[WHAT YOU NEED TO DO]
Find the lines in the records that carry the word "based". Copy each one.

::::

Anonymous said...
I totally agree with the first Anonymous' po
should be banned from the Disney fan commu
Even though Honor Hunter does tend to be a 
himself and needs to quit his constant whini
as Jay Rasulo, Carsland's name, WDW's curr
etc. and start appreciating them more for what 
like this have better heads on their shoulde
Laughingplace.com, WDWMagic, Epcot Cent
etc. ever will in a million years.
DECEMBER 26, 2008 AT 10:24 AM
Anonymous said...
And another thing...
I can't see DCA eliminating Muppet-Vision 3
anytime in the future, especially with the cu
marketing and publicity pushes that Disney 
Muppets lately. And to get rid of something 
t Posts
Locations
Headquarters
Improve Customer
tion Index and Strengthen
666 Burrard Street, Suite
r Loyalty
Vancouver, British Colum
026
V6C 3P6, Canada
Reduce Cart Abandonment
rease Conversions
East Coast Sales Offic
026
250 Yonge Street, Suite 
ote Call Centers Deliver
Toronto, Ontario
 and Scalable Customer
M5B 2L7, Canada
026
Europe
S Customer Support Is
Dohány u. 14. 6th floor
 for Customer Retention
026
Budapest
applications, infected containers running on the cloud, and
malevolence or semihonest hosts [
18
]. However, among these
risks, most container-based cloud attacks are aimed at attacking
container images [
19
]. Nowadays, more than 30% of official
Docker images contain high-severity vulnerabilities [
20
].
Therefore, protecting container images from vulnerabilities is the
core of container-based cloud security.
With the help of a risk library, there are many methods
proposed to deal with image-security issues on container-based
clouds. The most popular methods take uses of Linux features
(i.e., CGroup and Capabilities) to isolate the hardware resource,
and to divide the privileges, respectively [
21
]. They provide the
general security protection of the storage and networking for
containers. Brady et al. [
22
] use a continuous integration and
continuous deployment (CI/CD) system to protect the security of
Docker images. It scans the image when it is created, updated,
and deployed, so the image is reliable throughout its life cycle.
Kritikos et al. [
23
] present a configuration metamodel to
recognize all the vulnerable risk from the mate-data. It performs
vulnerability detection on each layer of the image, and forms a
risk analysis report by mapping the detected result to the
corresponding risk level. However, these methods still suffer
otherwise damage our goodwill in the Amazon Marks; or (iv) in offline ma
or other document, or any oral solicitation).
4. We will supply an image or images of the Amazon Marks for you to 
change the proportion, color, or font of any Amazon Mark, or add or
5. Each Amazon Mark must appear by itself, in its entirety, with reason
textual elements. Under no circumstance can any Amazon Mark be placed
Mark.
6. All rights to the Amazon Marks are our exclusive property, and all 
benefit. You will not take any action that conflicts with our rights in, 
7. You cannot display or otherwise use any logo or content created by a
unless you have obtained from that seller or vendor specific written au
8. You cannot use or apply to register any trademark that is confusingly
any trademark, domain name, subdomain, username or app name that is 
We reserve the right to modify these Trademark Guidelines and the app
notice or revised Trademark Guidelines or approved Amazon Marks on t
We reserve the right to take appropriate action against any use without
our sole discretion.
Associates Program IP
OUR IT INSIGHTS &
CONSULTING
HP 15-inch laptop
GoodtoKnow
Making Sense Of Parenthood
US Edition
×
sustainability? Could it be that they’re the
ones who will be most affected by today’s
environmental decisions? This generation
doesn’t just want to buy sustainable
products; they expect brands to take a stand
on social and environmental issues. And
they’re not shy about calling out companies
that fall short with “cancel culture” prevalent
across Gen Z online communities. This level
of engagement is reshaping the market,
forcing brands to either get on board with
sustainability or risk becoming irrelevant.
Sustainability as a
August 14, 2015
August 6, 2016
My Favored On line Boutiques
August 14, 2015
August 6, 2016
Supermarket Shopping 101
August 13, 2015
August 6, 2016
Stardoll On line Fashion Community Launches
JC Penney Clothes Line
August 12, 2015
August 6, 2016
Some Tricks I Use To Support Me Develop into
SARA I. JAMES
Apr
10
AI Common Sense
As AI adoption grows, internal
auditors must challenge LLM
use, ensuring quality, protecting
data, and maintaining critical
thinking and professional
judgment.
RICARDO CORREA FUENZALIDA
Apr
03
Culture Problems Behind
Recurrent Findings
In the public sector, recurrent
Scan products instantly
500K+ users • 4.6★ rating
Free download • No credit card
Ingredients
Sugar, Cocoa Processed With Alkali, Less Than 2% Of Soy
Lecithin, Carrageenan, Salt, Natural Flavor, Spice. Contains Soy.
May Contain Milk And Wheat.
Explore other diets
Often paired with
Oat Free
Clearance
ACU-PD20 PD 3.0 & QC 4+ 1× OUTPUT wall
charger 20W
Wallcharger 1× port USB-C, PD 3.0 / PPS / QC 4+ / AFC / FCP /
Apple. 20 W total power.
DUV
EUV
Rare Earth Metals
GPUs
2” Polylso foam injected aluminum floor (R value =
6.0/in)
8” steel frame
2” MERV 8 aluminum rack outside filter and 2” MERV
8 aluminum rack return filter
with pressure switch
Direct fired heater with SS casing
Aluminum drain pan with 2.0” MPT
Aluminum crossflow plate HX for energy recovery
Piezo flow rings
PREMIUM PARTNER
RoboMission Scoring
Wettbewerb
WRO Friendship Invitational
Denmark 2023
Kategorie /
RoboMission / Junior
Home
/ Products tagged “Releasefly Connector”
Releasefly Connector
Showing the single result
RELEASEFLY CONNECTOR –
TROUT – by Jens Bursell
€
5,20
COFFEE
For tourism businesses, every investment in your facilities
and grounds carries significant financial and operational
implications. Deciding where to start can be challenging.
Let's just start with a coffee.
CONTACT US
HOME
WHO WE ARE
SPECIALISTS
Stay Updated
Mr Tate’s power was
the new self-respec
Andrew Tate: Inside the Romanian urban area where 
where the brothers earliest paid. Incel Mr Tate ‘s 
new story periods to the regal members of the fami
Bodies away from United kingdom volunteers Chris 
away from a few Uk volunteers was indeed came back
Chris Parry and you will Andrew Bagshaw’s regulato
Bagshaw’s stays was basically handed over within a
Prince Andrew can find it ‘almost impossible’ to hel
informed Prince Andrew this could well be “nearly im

::::

[REPLY TO THE EXERCISE]
risks, most container-based cloud attacks are aimed at attacking
core of container-based cloud security.
proposed to deal with image-security issues on container-based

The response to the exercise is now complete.